First stop was the Wild About Babies exhibition along the waterfront at Point Park in Docklands, where we found 20 life-sized bronze sculptures of endangered baby animals, created by artists Gillie and Marc to build awareness of vulnerable species.
From there we walked towards Flinders St, via a look at Polly Woodside, and instead of just viewing from the outside like we have on so many occasions, we entered to take a look at the remarkable historic architecture inside the train station.
Further along Flinders St we were swallowed up by the even more breathtakingly imposing architecture within St Paul’s Cathedral. Again, it’s a place we’ve walked by countless times admiring and photographing the grandeur of its charming exterior, but had never stepped inside.

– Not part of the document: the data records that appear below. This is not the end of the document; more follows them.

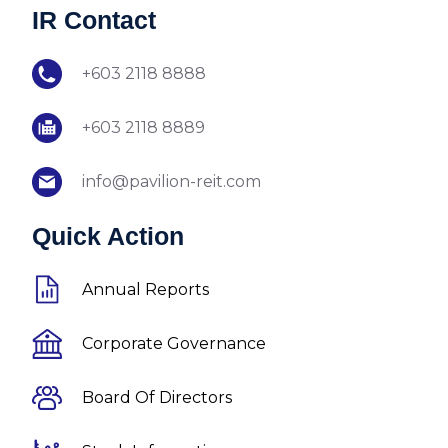
IR Contact
+603 2118 8888
+603 2118 8889
info@pavilion-reit.com
Quick Action
Annual Reports
Corporate Governance
Board Of Directors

We weaved in and out of city laneways pondering the connotations behind street art, as we made our way to Fitzroy Gardens where we circled Captain Cook’s Cottage, found a waterfall, fairy tree and mini Tudor Village before seeking shelter inside The Conservatory when the clouds above started leaking.
We wandered to Collingwood for lunch where we ate in an old Hitachi train carriage sitting atop a three-storey building overlooking the city that has been converted to a restaurant called Easey’s.
I’d expected to pay through my teeth for eating at such a novel location, but our meals were all between $10 and $15 a head. And downright delicious, too.
Upon rainbow footpaths painted with Pride in Collingwood, we travelled to Carlton for a look inside the Melbourne Museum and its current exhibitions and its amazing new outdoor gallery (where eel-feeding takes place daily).
By the time the museum closed at 5pm, we still had a fair hike back to the train station for our journey home, but still a little time to kill, so much to two of our party’s disapproval, we stopped by the coin slot karaoke venue on Little Lonsdale St to belt out a few off-key tunes in a private booth.
It was a hoot and a laugh to top off a full, fun and almost free day in the city, even if we did find ourselves running our already overworked tootsies to the train station to avoid missing our ride home.
So if you, like us, are a little restless these school holidays, you can now get your whole family to Melbourne and back for under 30 bucks and fill in a whole day with new sights for next to nothing.
Just make sure you wear comfy shoes.